Media Advisory: Carnegie Mellon's Jay Apt to Testify at Congressional Hearing on Clean Energy Bill
April 22, 2009
Contact: Chriss Swaney
Carnegie Mellon University
412.268.5776
Contact: Mark Burd
Carnegie Mellon University
412.268.3486
Apt, a Carnegie Mellon distinguished service professor of engineering and public policy and an associate research professor at the Tepper School of Business, is expected to urge the congressional subcommittee to focus on reducing carbon dioxide rather than singling out renewables, and let alternative technologies compete to achieve the goals of reducing carbon dioxide emissions, improving environmental quality in general, increasing energy security and sustainability, and lowering electricity prices. His testimony will draw on a paper he authored along with Carnegie Mellon's Lester Lave, the Harry B. and James H. Higgins Professor of Economics and Finance and professor of engineering and public policy, and university Ph.D. student Sompop Pattanariyankool. The paper appeared in the fall 2008 Issues in Science and Technology: "A National Renewable Portfolio Standard? Not Practical" (http://www.issues.org/25.1/apt.html).

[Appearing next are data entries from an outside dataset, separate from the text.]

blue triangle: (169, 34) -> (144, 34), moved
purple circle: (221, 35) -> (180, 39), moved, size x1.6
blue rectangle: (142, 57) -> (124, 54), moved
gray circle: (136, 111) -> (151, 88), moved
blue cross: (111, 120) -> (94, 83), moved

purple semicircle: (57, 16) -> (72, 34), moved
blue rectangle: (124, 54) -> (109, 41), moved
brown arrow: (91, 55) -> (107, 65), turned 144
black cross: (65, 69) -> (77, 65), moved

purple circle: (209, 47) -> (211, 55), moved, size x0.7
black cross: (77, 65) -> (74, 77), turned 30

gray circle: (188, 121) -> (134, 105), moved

The committee's chairman, U.S. Rep. Henry Waxman (D-Calif.), and subcommittee chairman, U.S. Rep. Edward J. Markey (D-Mass.), are holding four days of hearings to discuss the draft of the bill. In February, Carnegie Mellon's Lave testified before the U.S. Senate Committee on Energy and Natural Resources on the results of his research.
When: 9:30 a.m., Thursday, April 23.
Where: Room 2123, Rayburn Office Building, Washington, D.C. 20515.